Bitcoin Lorem Ipsum - zaroth
https://blockchain.info/tx/57bfd63000bbfa6e9a61f7285a4abf9aef91dfcfba4fe0f940b431653eb8068b

======
zaroth
These 'vanity' addresses are generated using brute force. Randomly generate a
private key, calculate the corresponding public key, convert the public key
into the standard Bitcoin format, and then check if the pattern matches.

There's a nice program called 'vanitygen' which is has been highly optimized
for this purpose. On a CPU it can test 250-500k addresses per second. Not sure
about the GPU performance, but there's an OpenCL version as well. The code is
on GitHub (<https://github.com/samr7/vanitygen>) and quite easy to read if
you're interested in how it all works underneath.

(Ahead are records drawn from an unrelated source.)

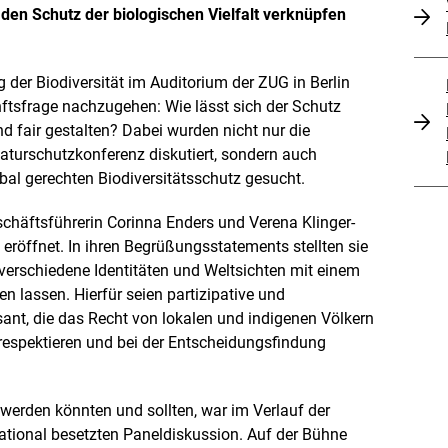
e
den Schutz der biologischen Vielfalt verknüpfen
n
er Biodiversität im Auditorium der ZUG in Berlin
tsfrage nachzugehen: Wie lässt sich der Schutz
 fair gestalten? Dabei wurden nicht nur die
aturschutzkonferenz diskutiert, sondern auch
al gerechten Biodiversitätsschutz gesucht.
chäftsführerin Corinna Enders und Verena Klinger-
, eröffnet. In ihren Begrüßungsstatements stellten sie
h verschiedene Identitäten und Weltsichten mit einem
n lassen. Hierfür seien partizipative und
sant, die das Recht von lokalen und indigenen Völkern
 respektieren und bei der Entscheidungsfindung
werden könnten und sollten, war im Verlauf der
national besetzten Paneldiskussion. Auf der Bühne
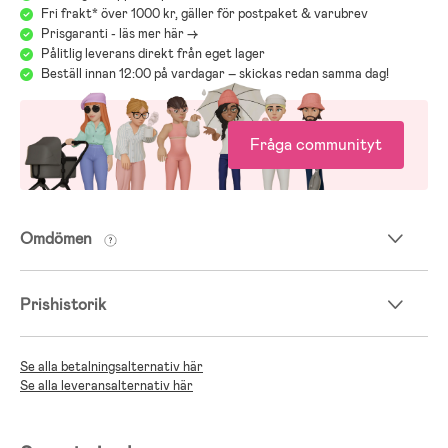
Fri frakt* över 1000 kr, gäller för postpaket & varubrev
Prisgaranti - läs mer här ->
Pålitlig leverans direkt från eget lager
Beställ innan 12:00 på vardagar – skickas redan samma dag!
Fråga communityt
Omdömen
Prishistorik
Se alla betalningsalternativ här
Se alla leveransalternativ här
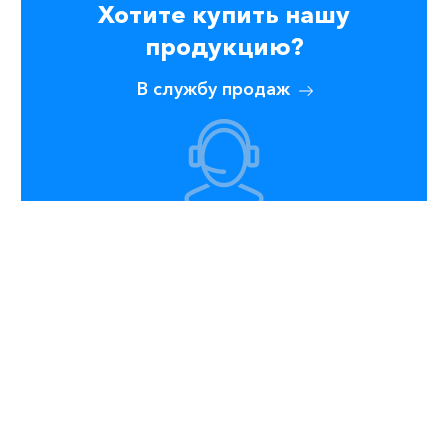
Хотите купить нашу
продукцию?
В службу продаж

The difficulty of finding your desired vanity address increases exponentially
with the length of the string you want to appear. That's what makes some of
these addresses so impressive, for example:

    
    
       11PraesentNonEratPurusNonXXc9VAcD
    

vanitygen is telling me I have a 50% chance of generating an address that
starts with '11PraesentNonEratPurusNon' in 5e30 years (at 250k/sec). Someone
put a very impressive amount of compute into that one little transaction!

------
zaroth
I guess the other possibility is they picked the addresses strings directly,
to look like valid addresses, but don't actually possess the corresponding
private keys!

------
L0j1k
This is incredibly impressive. Someone dedicated a very powerful mining rig
(presumably) to this task for a not insignificant amount of time.